将 decltype 与 return 类型的函数一起使用 returning tuple
template<typename T, size_t ... Indices>
auto GetType(std::index_sequence<Indices...>) {
return std::make_tuple( (Indices,T{})... );
}
template <size_t N, class Type> class my_tuple
{
using type = decltype(GetType<Type>(std::make_index_sequence<N>())); //something here
};
template<class T>
struct Dummy;
int main(){
Dummy<my_tuple<3,std::string>::type> d;
d 上的错误给您 tuple<string,string,string>,因此它是您想要的类型。
你可以
template <typename...>
struct cat_tuple_type;
template <typename... T1, typename... T2>
struct cat_tuple_type<std::tuple<T1...>, std::tuple<T2...>>
{
using type = std::tuple<T1..., T2...>;
};
template <size_t N, class Type> struct my_tuple
{
static_assert(N>0);
using type = typename cat_tuple_type<std::tuple<Type>, typename my_tuple<N-1, Type>::type>::type;
};
template <class Type> struct my_tuple <1, Type>
{
using type = std::tuple<Type>;
};
然后my_typle<3, std::string>::type给出类型std::tuple<std::string, std::string, std::string>.
这很有趣。
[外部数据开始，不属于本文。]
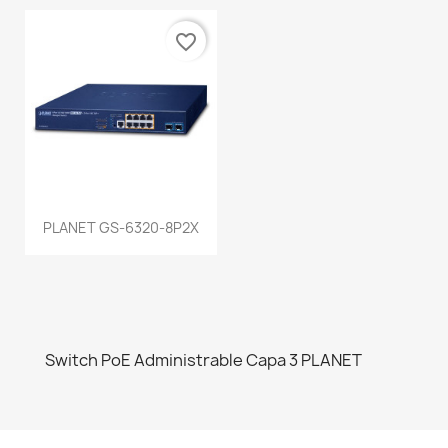
favorite_border
PLANET GS-6320-8P2X
Switch PoE Administrable Capa 3 PLANET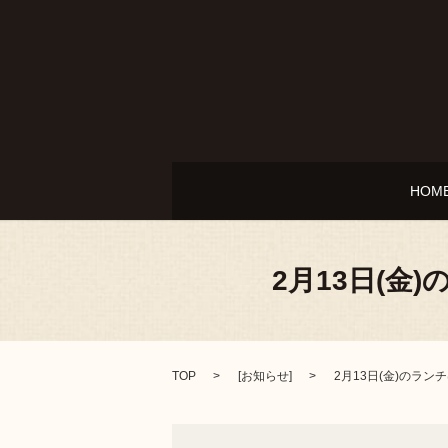
HOM
2月13日(金
TOP
[
お知らせ
]
2月13日(金)のラン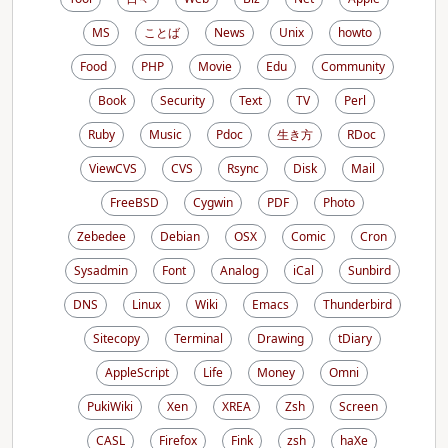
MS
ことば
News
Unix
howto
Food
PHP
Movie
Edu
Community
Book
Security
Text
TV
Perl
Ruby
Music
Pdoc
生き方
RDoc
ViewCVS
CVS
Rsync
Disk
Mail
FreeBSD
Cygwin
PDF
Photo
Zebedee
Debian
OSX
Comic
Cron
Sysadmin
Font
Analog
iCal
Sunbird
DNS
Linux
Wiki
Emacs
Thunderbird
Sitecopy
Terminal
Drawing
tDiary
AppleScript
Life
Money
Omni
PukiWiki
Xen
XREA
Zsh
Screen
CASL
Firefox
Fink
zsh
haXe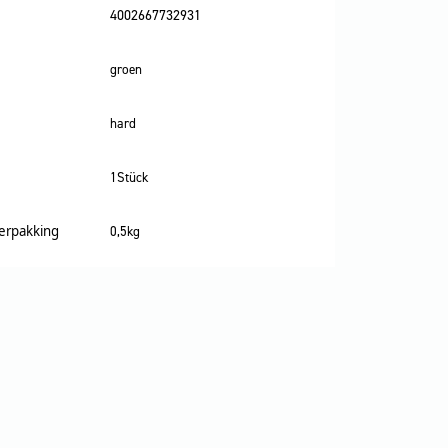
4002667732931
groen
hard
1Stück
verpakking
0,5kg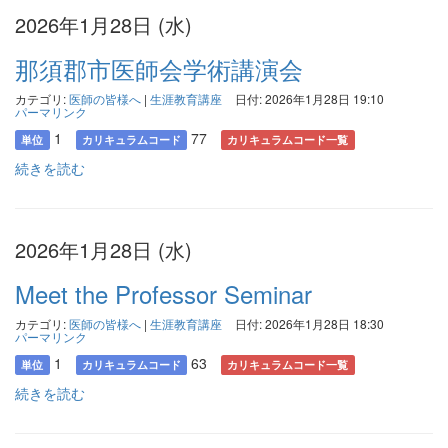
2026年1月28日 (水)
那須郡市医師会学術講演会
カテゴリ:
医師の皆様へ
|
生涯教育講座
日付: 2026年1月28日 19:10
パーマリンク
1
77
単位
カリキュラムコード
カリキュラムコード一覧
続きを読む
2026年1月28日 (水)
Meet the Professor Seminar
カテゴリ:
医師の皆様へ
|
生涯教育講座
日付: 2026年1月28日 18:30
パーマリンク
1
63
単位
カリキュラムコード
カリキュラムコード一覧
続きを読む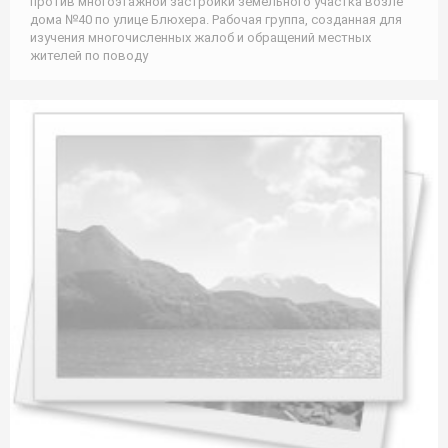
против многоэтажной застройки земельного участка возле
дома №40 по улице Блюхера. Рабочая группа, созданная для
изучения многочисленных жалоб и обращений местных
жителей по поводу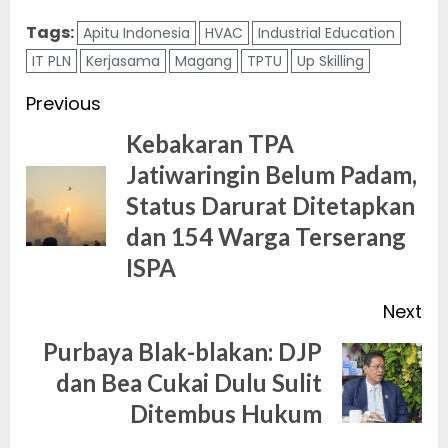
Tags:
Apitu Indonesia
HVAC
Industrial Education
IT PLN
Kerjasama
Magang
TPTU
Up Skilling
Post
Previous
navigation
Kebakaran TPA
Jatiwaringin Belum Padam,
Pr
Status Darurat Ditetapkan
po
dan 154 Warga Terserang
ISPA
Next
Purbaya Blak-blakan: DJP
Next
dan Bea Cukai Dulu Sulit
post:
Ditembus Hukum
这是扩展序列的“纯”元编程方法:
template<typename T, typename Seq>
struct expander;
template<typename T, std::size_t... Is>
struct expander<T, std::index_sequence<Is...>> {
template<typename E, std::size_t>
using elem = E;
using type = std::tuple<elem<T, Is>...>;
};
template <size_t N, class Type>
struct my_tuple
{
using type = typename expander<Type, std::make_index_sequence<N>>::type;
};
我讽刺地说“纯粹”。它更类似于经典的元编程技巧,仅此而已。